- [Exercise]: I'd like the records transcribed exactly, leaving the images out.

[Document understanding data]
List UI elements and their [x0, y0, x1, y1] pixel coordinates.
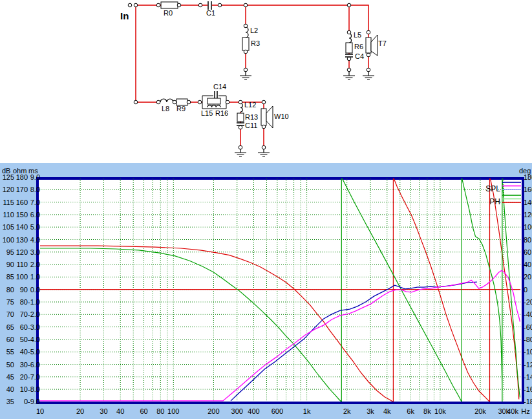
node[interactable] [218, 3, 222, 7]
node[interactable] [262, 145, 266, 149]
node[interactable] [367, 68, 370, 72]
y-axis-label-ms: 8.0 [30, 186, 40, 193]
component-parallel-block[interactable]: C14 L15 R16 [201, 83, 228, 117]
component-R6[interactable]: R6 [346, 43, 363, 53]
y-axis-label-db: 45 [6, 373, 14, 381]
y-axis-label-deg: -100 [524, 348, 532, 356]
node[interactable] [128, 3, 132, 7]
y-axis-label-db: 95 [6, 248, 14, 256]
component-W10[interactable]: W10 [261, 106, 289, 128]
component-label: L8 [162, 105, 169, 113]
y-axis-label-ms: 4.0 [30, 236, 40, 244]
schematic-canvas: R0 C1 L2 R3 L5 R6 C4 T7 L8 R9 C14 [0, 0, 532, 163]
y-axis-label-deg: 40 [524, 261, 531, 268]
node[interactable] [244, 50, 248, 54]
component-label: C4 [355, 52, 364, 60]
capacitor-plates[interactable] [345, 54, 353, 57]
node[interactable] [187, 100, 191, 104]
node[interactable] [134, 3, 138, 7]
node[interactable] [177, 3, 181, 7]
node[interactable] [244, 3, 248, 7]
y-axis-label-deg: 120 [524, 211, 532, 219]
capacitor-plates[interactable] [237, 123, 244, 125]
resistor-body[interactable] [346, 43, 352, 53]
y-axis-label-ohm: 100 [16, 273, 28, 281]
y-axis-label-ohm: 110 [16, 261, 28, 268]
x-axis-label: 200 [207, 407, 219, 415]
node[interactable] [156, 3, 160, 7]
y-axis-label-deg: -160 [524, 385, 532, 393]
plot-area[interactable] [37, 178, 523, 403]
node[interactable] [239, 125, 242, 129]
speaker-horn[interactable] [266, 106, 273, 128]
speaker-body[interactable] [366, 38, 371, 53]
y-axis-label-db: 85 [6, 273, 14, 281]
x-axis-label: 40 [116, 407, 124, 415]
speaker-horn[interactable] [371, 35, 378, 56]
inductor-coil[interactable] [246, 27, 248, 38]
y-axis-label-ohm: 160 [16, 199, 28, 206]
inductor-coil[interactable] [240, 103, 242, 112]
node[interactable] [226, 100, 229, 104]
y-axis-label-deg: -20 [524, 298, 532, 306]
legend-label-spl[interactable]: SPL [485, 184, 500, 193]
y-axis-label-deg: 80 [524, 236, 531, 244]
component-R3[interactable]: R3 [242, 38, 260, 50]
x-axis-label: 10 [36, 407, 44, 415]
node[interactable] [156, 100, 160, 104]
component-label: L5 [354, 31, 361, 39]
y-axis-label-db: 115 [3, 199, 14, 206]
component-R0[interactable]: R0 [161, 2, 178, 17]
resistor-body[interactable] [207, 98, 220, 104]
y-axis-label-db: 55 [6, 348, 14, 356]
x-axis-label: 2k [343, 407, 351, 415]
node[interactable] [262, 100, 266, 104]
y-axis-label-db: 40 [6, 385, 14, 393]
y-axis-label-ohm: 40 [20, 348, 28, 356]
wire [212, 5, 368, 38]
inductor-coil[interactable] [207, 105, 220, 107]
node[interactable] [262, 125, 266, 129]
node[interactable] [367, 53, 370, 57]
y-axis-label-db: 125 [3, 173, 14, 181]
node[interactable] [347, 68, 351, 72]
component-R13[interactable]: R13 [237, 113, 258, 122]
node[interactable] [239, 145, 242, 149]
component-L2[interactable]: L2 [246, 27, 258, 38]
component-C1[interactable]: C1 [206, 1, 215, 17]
component-T7[interactable]: T7 [366, 35, 387, 56]
y-axis-label-ms: 1.0 [30, 273, 40, 281]
node[interactable] [198, 3, 202, 7]
y-axis-label-ohm: 60 [20, 323, 28, 331]
node[interactable] [244, 68, 248, 72]
y-axis-label-ohm: 130 [16, 236, 28, 244]
component-R9[interactable]: R9 [176, 99, 187, 113]
node[interactable] [347, 57, 351, 61]
y-axis-label-ohm: 50 [20, 336, 28, 343]
inductor-coil[interactable] [160, 99, 173, 102]
resistor-body[interactable] [237, 113, 244, 122]
speaker-body[interactable] [261, 109, 266, 125]
y-axis-label-ms: 9.0 [30, 173, 40, 181]
inductor-coil[interactable] [349, 34, 352, 43]
node[interactable] [198, 100, 202, 104]
node[interactable] [367, 30, 370, 34]
node[interactable] [239, 100, 242, 104]
node[interactable] [173, 100, 176, 104]
legend-label-ph[interactable]: PH [489, 197, 500, 206]
component-L8[interactable]: L8 [160, 99, 173, 113]
node[interactable] [347, 30, 351, 34]
y-axis-label-ohm: 10 [20, 385, 28, 393]
y-axis-label-ms: 3.0 [30, 248, 40, 256]
component-label: L15 [201, 109, 213, 117]
response-chart: SPLPHdBohmmsdeg1251809.01801201708.01601… [0, 163, 532, 419]
y-axis-label-db: 70 [6, 310, 14, 318]
node[interactable] [134, 100, 138, 104]
x-axis-label: 6k [407, 407, 414, 415]
resistor-body[interactable] [242, 38, 249, 50]
y-axis-label-ohm: 20 [20, 373, 28, 381]
y-axis-label-ms: -2.0 [28, 310, 40, 318]
node[interactable] [244, 24, 248, 28]
resistor-body[interactable] [161, 2, 178, 8]
node[interactable] [347, 3, 351, 7]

- [Answer to this exercise]:
List UI elements and their [x0, y0, x1, y1] pixel coordinates.
node[interactable] [218, 3, 222, 7]
node[interactable] [262, 145, 266, 149]
node[interactable] [367, 68, 370, 72]
y-axis-label-ms: 8.0 [30, 186, 40, 193]
component-parallel-block[interactable]: C14 L15 R16 [201, 83, 228, 117]
component-R6[interactable]: R6 [346, 43, 363, 53]
y-axis-label-db: 45 [6, 373, 14, 381]
y-axis-label-deg: -100 [524, 348, 532, 356]
node[interactable] [128, 3, 132, 7]
y-axis-label-db: 95 [6, 248, 14, 256]
component-W10[interactable]: W10 [261, 106, 289, 128]
component-label: L8 [162, 105, 169, 113]
y-axis-label-ms: 4.0 [30, 236, 40, 244]
schematic-canvas: R0 C1 L2 R3 L5 R6 C4 T7 L8 R9 C14 [0, 0, 532, 163]
y-axis-label-deg: 40 [524, 261, 531, 268]
node[interactable] [244, 50, 248, 54]
component-label: C4 [355, 52, 364, 60]
capacitor-plates[interactable] [345, 54, 353, 57]
node[interactable] [187, 100, 191, 104]
node[interactable] [134, 3, 138, 7]
node[interactable] [177, 3, 181, 7]
node[interactable] [244, 3, 248, 7]
y-axis-label-deg: 120 [524, 211, 532, 219]
capacitor-plates[interactable] [237, 123, 244, 125]
resistor-body[interactable] [346, 43, 352, 53]
y-axis-label-ohm: 100 [16, 273, 28, 281]
y-axis-label-ohm: 110 [16, 261, 28, 268]
x-axis-label: 200 [207, 407, 219, 415]
node[interactable] [156, 3, 160, 7]
y-axis-label-deg: -160 [524, 385, 532, 393]
plot-area[interactable] [37, 178, 523, 403]
node[interactable] [239, 125, 242, 129]
speaker-horn[interactable] [266, 106, 273, 128]
speaker-body[interactable] [366, 38, 371, 53]
y-axis-label-db: 85 [6, 273, 14, 281]
x-axis-label: 40 [116, 407, 124, 415]
speaker-horn[interactable] [371, 35, 378, 56]
inductor-coil[interactable] [246, 27, 248, 38]
y-axis-label-ohm: 160 [16, 199, 28, 206]
inductor-coil[interactable] [240, 103, 242, 112]
node[interactable] [226, 100, 229, 104]
y-axis-label-deg: -20 [524, 298, 532, 306]
legend-label-spl[interactable]: SPL [485, 184, 500, 193]
y-axis-label-deg: 80 [524, 236, 531, 244]
component-R3[interactable]: R3 [242, 38, 260, 50]
x-axis-label: 10 [36, 407, 44, 415]
node[interactable] [156, 100, 160, 104]
component-label: L5 [354, 31, 361, 39]
y-axis-label-db: 115 [3, 199, 14, 206]
component-R0[interactable]: R0 [161, 2, 178, 17]
resistor-body[interactable] [207, 98, 220, 104]
y-axis-label-db: 55 [6, 348, 14, 356]
x-axis-label: 2k [343, 407, 351, 415]
node[interactable] [262, 100, 266, 104]
y-axis-label-db: 40 [6, 385, 14, 393]
y-axis-label-ohm: 40 [20, 348, 28, 356]
wire [212, 5, 368, 38]
inductor-coil[interactable] [207, 105, 220, 107]
node[interactable] [262, 125, 266, 129]
node[interactable] [367, 53, 370, 57]
y-axis-label-db: 125 [3, 173, 14, 181]
node[interactable] [347, 68, 351, 72]
component-R13[interactable]: R13 [237, 113, 258, 122]
node[interactable] [239, 145, 242, 149]
component-L2[interactable]: L2 [246, 27, 258, 38]
component-C1[interactable]: C1 [206, 1, 215, 17]
component-T7[interactable]: T7 [366, 35, 387, 56]
y-axis-label-ms: 1.0 [30, 273, 40, 281]
node[interactable] [198, 3, 202, 7]
y-axis-label-ohm: 60 [20, 323, 28, 331]
node[interactable] [244, 68, 248, 72]
y-axis-label-ohm: 130 [16, 236, 28, 244]
component-R9[interactable]: R9 [176, 99, 187, 113]
node[interactable] [347, 57, 351, 61]
y-axis-label-ohm: 50 [20, 336, 28, 343]
inductor-coil[interactable] [160, 99, 173, 102]
resistor-body[interactable] [237, 113, 244, 122]
speaker-body[interactable] [261, 109, 266, 125]
y-axis-label-ms: 9.0 [30, 173, 40, 181]
inductor-coil[interactable] [349, 34, 352, 43]
node[interactable] [198, 100, 202, 104]
node[interactable] [367, 30, 370, 34]
node[interactable] [239, 100, 242, 104]
node[interactable] [173, 100, 176, 104]
legend-label-ph[interactable]: PH [489, 197, 500, 206]
component-L8[interactable]: L8 [160, 99, 173, 113]
node[interactable] [347, 30, 351, 34]
y-axis-label-ohm: 10 [20, 385, 28, 393]
y-axis-label-ms: 3.0 [30, 248, 40, 256]
component-label: L15 [201, 109, 213, 117]
response-chart: SPLPHdBohmmsdeg1251809.01801201708.01601… [0, 163, 532, 419]
y-axis-label-db: 70 [6, 310, 14, 318]
node[interactable] [134, 100, 138, 104]
x-axis-label: 6k [407, 407, 414, 415]
resistor-body[interactable] [242, 38, 249, 50]
y-axis-label-ohm: 20 [20, 373, 28, 381]
y-axis-label-ms: -2.0 [28, 310, 40, 318]
node[interactable] [244, 24, 248, 28]
resistor-body[interactable] [161, 2, 178, 8]
node[interactable] [347, 3, 351, 7]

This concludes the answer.